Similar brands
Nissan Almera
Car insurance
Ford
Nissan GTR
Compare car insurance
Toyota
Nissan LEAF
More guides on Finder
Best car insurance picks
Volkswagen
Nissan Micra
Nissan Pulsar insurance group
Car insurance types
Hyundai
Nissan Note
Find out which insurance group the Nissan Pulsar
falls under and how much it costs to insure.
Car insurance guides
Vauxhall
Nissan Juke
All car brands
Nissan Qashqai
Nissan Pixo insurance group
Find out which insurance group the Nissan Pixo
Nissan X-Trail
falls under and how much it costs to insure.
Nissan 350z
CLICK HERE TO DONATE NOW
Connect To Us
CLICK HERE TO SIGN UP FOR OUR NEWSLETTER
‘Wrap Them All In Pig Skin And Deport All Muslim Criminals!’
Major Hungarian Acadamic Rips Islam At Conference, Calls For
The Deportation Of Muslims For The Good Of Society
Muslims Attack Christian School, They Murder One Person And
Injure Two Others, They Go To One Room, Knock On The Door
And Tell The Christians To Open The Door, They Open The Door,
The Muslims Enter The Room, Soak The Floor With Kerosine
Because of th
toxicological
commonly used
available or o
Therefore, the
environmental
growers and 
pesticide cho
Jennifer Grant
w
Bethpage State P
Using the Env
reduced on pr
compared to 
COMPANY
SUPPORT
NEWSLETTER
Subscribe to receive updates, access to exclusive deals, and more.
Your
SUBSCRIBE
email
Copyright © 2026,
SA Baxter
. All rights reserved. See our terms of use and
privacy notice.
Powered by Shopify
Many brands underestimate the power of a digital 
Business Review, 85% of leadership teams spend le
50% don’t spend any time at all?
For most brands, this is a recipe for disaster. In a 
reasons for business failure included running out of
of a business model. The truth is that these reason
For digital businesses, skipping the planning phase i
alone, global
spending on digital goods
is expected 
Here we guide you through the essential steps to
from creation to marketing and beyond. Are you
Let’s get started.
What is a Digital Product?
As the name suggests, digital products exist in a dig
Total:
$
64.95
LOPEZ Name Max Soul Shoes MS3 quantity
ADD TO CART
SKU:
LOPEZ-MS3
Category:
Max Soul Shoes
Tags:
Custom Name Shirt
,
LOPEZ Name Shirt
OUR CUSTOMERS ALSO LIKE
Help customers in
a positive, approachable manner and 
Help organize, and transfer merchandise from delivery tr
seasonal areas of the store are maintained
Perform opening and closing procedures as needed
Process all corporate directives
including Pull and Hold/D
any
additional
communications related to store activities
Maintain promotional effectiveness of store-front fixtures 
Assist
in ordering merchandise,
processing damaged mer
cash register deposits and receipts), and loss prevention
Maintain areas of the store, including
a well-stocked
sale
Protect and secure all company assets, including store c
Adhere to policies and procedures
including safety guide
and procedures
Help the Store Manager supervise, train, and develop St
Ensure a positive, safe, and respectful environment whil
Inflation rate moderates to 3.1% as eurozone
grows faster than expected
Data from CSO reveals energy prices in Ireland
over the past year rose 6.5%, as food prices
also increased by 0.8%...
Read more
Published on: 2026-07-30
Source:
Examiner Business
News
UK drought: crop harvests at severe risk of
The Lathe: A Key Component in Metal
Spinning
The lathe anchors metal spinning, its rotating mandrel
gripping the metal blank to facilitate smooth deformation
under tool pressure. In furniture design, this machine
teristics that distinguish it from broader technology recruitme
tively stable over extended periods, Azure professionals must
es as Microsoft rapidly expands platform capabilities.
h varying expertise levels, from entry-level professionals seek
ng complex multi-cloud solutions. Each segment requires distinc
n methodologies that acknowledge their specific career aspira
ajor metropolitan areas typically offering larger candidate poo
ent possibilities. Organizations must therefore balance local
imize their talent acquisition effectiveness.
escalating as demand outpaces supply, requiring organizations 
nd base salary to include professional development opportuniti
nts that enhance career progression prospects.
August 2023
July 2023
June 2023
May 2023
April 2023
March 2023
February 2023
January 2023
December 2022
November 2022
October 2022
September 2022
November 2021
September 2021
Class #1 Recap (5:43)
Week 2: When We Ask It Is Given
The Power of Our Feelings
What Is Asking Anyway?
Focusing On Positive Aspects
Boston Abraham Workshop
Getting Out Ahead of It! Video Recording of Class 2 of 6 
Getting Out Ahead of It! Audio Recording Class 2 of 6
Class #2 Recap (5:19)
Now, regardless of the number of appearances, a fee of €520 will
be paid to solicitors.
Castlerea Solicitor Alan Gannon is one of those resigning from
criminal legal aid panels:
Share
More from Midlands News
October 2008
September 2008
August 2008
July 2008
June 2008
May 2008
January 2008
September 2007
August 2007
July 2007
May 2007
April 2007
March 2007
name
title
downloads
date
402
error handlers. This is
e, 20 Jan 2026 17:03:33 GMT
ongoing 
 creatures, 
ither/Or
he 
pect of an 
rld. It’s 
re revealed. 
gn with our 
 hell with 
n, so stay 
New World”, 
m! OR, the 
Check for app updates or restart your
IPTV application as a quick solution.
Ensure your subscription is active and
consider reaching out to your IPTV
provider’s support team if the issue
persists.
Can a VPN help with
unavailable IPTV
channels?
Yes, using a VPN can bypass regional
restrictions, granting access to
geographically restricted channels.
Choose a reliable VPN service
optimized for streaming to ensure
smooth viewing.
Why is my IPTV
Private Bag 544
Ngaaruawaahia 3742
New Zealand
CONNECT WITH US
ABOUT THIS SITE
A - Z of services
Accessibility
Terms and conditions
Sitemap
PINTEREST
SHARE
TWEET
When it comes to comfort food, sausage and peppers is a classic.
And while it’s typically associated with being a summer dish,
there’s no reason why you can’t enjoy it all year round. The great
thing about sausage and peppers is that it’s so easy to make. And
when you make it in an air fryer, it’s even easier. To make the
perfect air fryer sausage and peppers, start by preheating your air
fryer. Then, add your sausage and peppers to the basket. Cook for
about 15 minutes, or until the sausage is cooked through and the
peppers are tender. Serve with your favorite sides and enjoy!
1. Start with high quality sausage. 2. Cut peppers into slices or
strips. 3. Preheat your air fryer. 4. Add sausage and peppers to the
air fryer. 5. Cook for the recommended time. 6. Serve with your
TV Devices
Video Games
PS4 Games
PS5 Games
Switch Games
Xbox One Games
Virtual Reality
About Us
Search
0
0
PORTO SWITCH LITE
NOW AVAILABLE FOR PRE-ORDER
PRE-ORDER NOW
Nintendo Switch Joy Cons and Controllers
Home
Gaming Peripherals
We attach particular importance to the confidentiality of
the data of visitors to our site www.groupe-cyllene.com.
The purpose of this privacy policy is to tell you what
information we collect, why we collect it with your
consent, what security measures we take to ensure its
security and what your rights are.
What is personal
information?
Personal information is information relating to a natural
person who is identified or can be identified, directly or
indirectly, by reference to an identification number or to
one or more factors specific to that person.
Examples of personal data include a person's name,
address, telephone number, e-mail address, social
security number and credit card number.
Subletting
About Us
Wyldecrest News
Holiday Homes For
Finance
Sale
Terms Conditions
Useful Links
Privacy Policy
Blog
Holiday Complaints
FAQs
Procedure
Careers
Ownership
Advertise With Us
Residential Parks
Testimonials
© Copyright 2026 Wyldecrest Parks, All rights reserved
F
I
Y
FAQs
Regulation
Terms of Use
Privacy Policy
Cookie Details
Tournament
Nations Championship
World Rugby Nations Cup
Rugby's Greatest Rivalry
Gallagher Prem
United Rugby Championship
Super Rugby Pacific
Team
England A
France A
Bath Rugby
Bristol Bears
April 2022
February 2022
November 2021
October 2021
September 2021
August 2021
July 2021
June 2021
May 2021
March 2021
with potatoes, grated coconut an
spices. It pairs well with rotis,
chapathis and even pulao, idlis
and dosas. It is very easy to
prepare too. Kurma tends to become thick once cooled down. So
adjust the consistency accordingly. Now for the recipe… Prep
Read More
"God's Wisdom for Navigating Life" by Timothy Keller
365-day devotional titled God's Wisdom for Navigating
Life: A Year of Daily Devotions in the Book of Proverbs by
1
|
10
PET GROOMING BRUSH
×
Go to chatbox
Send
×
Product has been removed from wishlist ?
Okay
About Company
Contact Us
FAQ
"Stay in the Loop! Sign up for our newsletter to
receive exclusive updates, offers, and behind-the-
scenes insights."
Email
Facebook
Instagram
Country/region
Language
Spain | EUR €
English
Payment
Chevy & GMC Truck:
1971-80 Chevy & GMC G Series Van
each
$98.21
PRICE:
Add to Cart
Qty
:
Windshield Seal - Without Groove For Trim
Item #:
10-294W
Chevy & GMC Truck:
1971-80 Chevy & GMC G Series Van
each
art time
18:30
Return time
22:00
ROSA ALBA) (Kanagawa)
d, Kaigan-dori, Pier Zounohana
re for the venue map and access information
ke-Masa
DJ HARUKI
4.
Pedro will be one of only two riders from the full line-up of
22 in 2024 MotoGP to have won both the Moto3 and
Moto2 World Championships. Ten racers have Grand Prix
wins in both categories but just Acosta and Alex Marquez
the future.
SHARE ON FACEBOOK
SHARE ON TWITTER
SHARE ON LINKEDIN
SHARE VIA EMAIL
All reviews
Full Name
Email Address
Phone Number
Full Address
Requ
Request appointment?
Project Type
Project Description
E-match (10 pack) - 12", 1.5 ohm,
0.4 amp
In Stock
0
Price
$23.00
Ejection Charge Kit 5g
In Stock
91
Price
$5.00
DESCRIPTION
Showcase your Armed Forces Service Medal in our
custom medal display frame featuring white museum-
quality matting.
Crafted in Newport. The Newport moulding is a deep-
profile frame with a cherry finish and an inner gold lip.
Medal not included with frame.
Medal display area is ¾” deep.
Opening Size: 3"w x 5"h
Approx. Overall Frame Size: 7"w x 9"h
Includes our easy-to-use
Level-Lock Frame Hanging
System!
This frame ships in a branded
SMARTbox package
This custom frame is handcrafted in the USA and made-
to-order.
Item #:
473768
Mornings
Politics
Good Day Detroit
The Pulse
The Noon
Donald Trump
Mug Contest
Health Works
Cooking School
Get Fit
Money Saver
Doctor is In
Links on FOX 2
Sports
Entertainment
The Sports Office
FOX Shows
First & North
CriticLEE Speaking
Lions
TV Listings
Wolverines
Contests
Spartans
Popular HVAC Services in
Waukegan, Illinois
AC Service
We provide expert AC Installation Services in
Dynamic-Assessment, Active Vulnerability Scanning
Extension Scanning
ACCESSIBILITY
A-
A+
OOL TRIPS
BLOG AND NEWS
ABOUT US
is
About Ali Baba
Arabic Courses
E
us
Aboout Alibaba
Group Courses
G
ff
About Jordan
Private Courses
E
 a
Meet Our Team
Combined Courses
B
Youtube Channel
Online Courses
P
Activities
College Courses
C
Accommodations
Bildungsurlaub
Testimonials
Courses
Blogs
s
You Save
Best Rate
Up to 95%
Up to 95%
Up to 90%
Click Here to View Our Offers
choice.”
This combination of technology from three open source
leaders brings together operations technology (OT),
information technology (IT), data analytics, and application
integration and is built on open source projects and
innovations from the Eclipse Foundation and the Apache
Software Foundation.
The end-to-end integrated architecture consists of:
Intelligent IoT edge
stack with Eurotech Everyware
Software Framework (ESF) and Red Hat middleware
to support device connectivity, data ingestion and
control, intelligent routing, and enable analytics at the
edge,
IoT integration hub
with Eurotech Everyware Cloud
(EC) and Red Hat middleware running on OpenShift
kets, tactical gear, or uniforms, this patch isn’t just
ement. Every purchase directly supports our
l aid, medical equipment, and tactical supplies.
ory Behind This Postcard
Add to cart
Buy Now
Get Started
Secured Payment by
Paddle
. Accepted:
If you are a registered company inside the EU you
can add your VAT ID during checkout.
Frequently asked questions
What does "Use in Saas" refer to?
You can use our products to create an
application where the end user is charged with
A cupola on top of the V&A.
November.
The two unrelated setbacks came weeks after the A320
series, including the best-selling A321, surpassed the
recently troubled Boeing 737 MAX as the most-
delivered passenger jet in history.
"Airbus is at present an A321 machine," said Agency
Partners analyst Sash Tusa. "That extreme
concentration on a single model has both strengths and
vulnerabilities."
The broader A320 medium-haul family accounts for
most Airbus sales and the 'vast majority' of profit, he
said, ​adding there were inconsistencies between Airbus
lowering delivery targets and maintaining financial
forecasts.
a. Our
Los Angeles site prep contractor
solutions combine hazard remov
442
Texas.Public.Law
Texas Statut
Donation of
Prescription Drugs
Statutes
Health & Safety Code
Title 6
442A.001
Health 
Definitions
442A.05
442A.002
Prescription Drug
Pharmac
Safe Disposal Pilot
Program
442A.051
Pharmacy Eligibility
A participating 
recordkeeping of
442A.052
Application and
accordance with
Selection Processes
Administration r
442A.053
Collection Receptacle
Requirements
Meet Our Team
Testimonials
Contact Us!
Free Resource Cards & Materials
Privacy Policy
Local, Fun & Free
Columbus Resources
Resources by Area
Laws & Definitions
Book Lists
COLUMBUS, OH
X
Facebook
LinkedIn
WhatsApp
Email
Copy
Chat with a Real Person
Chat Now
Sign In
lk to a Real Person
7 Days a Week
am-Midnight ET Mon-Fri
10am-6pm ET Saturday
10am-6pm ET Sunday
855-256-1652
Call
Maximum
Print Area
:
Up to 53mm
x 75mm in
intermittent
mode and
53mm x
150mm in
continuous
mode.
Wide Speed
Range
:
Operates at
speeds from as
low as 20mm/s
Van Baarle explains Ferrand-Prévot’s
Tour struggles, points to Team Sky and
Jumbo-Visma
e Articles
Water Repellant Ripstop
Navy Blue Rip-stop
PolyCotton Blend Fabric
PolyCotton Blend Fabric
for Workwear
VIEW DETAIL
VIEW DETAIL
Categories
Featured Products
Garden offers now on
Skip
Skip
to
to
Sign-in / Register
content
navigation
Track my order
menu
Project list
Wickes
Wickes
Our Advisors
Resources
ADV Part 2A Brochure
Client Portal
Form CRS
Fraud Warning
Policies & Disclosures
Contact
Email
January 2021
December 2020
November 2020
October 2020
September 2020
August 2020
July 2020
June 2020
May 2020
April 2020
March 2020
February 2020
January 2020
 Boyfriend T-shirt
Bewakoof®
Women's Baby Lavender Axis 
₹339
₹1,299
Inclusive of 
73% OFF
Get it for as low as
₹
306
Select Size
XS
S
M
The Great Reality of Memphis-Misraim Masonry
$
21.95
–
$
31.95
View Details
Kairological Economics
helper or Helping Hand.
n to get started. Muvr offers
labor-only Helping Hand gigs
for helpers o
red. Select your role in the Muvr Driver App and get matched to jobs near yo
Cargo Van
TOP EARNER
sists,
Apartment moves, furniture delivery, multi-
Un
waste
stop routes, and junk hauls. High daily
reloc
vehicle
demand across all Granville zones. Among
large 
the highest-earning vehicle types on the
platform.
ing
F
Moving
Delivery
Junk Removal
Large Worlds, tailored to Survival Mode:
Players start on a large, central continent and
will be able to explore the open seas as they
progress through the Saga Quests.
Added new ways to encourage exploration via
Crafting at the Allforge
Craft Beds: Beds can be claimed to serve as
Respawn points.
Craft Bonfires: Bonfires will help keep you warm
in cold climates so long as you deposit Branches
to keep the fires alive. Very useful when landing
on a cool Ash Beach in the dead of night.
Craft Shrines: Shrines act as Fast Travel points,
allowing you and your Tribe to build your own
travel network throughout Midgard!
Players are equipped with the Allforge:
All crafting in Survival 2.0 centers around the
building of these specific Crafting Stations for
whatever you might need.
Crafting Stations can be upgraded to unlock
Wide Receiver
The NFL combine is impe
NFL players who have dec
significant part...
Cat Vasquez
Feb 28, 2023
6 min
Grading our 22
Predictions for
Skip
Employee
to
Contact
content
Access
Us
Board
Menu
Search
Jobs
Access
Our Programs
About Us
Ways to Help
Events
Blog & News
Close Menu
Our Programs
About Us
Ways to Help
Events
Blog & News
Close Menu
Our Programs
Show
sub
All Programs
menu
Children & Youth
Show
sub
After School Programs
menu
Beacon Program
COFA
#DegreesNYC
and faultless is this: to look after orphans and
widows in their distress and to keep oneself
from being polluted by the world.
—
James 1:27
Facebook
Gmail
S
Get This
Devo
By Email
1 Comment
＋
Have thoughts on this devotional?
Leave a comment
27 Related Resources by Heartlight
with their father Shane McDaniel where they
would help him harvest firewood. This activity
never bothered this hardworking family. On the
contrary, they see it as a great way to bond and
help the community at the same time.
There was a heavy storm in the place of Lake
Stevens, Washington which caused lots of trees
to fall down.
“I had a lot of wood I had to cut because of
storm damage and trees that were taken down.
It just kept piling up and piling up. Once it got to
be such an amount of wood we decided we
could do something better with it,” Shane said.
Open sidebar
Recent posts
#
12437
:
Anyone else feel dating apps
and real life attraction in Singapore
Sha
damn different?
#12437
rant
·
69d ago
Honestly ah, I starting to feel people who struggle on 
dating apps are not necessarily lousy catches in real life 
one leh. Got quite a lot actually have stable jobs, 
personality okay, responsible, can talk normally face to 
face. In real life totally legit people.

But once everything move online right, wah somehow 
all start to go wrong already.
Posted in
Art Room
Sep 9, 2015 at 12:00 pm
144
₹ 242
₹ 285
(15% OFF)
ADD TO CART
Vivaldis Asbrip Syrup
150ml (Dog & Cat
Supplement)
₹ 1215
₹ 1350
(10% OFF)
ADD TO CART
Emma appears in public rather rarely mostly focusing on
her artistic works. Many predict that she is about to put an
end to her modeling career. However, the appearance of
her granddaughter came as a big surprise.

## What you have to do
Of the entries above, repeat exactly the lines from the line with "on a cool Ash Beach in the dead of night." through the line with "cut because of", both of them included.

## Result of this task
on a cool Ash Beach in the dead of night.
Craft Shrines: Shrines act as Fast Travel points,
allowing you and your Tribe to build your own
travel network throughout Midgard!
Players are equipped with the Allforge:
All crafting in Survival 2.0 centers around the
building of these specific Crafting Stations for
whatever you might need.
Crafting Stations can be upgraded to unlock
Wide Receiver
The NFL combine is impe
NFL players who have dec
significant part...
Cat Vasquez
Feb 28, 2023
6 min
Grading our 22
Predictions for
Skip
Employee
to
Contact
content
Access
Us
Board
Menu
Search
Jobs
Access
Our Programs
About Us
Ways to Help
Events
Blog & News
Close Menu
Our Programs
About Us
Ways to Help
Events
Blog & News
Close Menu
Our Programs
Show
sub
All Programs
menu
Children & Youth
Show
sub
After School Programs
menu
Beacon Program
COFA
#DegreesNYC
and faultless is this: to look after orphans and
widows in their distress and to keep oneself
from being polluted by the world.
—
James 1:27
Facebook
Gmail
S
Get This
Devo
By Email
1 Comment
＋
Have thoughts on this devotional?
Leave a comment
27 Related Resources by Heartlight
with their father Shane McDaniel where they
would help him harvest firewood. This activity
never bothered this hardworking family. On the
contrary, they see it as a great way to bond and
help the community at the same time.
There was a heavy storm in the place of Lake
Stevens, Washington which caused lots of trees
to fall down.
“I had a lot of wood I had to cut because of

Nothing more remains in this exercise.